Structured Prompts for Acceptance Criteria Generation
Prompt structures that generate usable acceptance criteria: the five-slot template, failure-mode seeding, and the review loop that stops hallucinated scenarios from reaching QA.
The Prompt I See Most Often Is the One That Fails
Nine times out of ten, the prompt I see an engineer paste into an assistant is "Given this feature spec, generate 5 bullet points of acceptance criteria." The output is confident, well-formatted, and almost entirely useless. You get bullets like "system handles errors gracefully" and "UI is responsive," which overlap and cannot be translated into a test. I want to walk through the prompt shape that actually produces testable criteria, the failure seeding that stops the happy-path default, and the review loop that catches hallucinated scenarios before QA wastes a week on them.

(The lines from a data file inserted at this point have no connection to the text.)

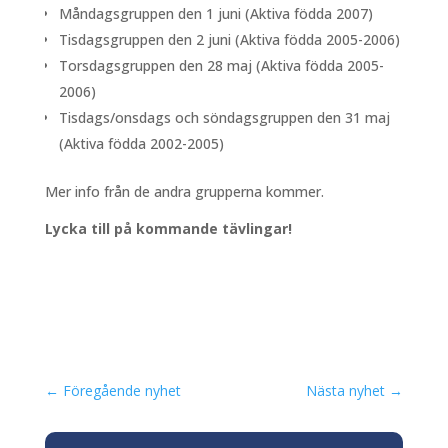
Måndagsgruppen den 1 juni (Aktiva födda 2007)
Tisdagsgruppen den 2 juni (Aktiva födda 2005-2006)
Torsdagsgruppen den 28 maj (Aktiva födda 2005-
2006)
Tisdags/onsdags och söndagsgruppen den 31 maj
(Aktiva födda 2002-2005)
Mer info från de andra grupperna kommer.
Lycka till på kommande tävlingar!
←
Föregående nyhet
Nästa nyhet
→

The Five-Slot Template Is the Whole Game
Every criterion worth shipping fills five slots: actor (who initiates), preconditions (state before the trigger), trigger (the specific event), expected outcome (the observable result), and observable side-effect (what changed elsewhere that proves the outcome happened). I force the prompt to produce all five per criterion. The side-effect slot catches laziness: if the model cannot name an audit log, a database row, an emitted event, or a changed metric, the behavior is not verifiable and the criterion is not ready.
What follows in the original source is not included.